__ACTION ITEM__
Apart from the images, reproduce all of the data word for word.

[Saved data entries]
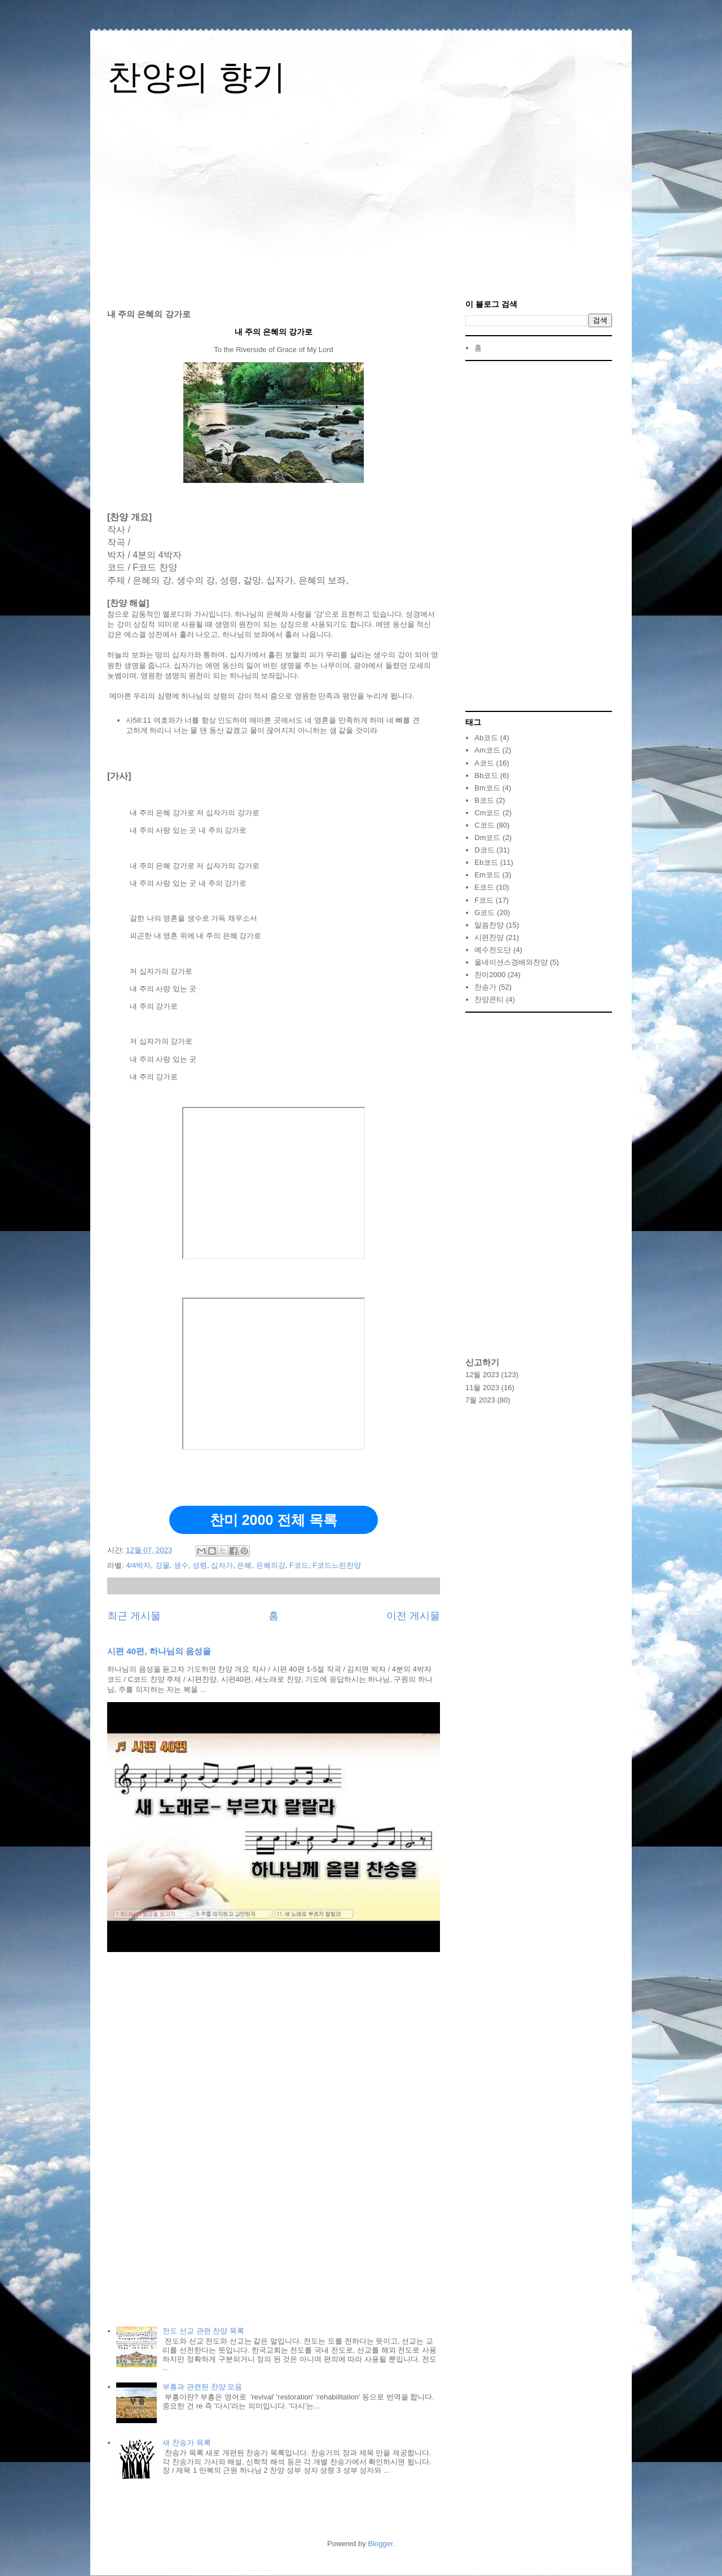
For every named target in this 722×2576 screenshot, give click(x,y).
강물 (162, 1565)
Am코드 (487, 750)
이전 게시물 (413, 1615)
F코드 (299, 1565)
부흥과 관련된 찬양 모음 (202, 2386)
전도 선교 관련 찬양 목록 (203, 2331)
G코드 (484, 912)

__EXERCISE RESPONSE__
For every named target in this 722×2576 screenshot, give click(x,y).
강물 (162, 1565)
Am코드 (487, 750)
이전 게시물 (413, 1615)
F코드 (299, 1565)
부흥과 관련된 찬양 모음 (202, 2386)
전도 선교 관련 찬양 목록 (203, 2331)
G코드 (484, 912)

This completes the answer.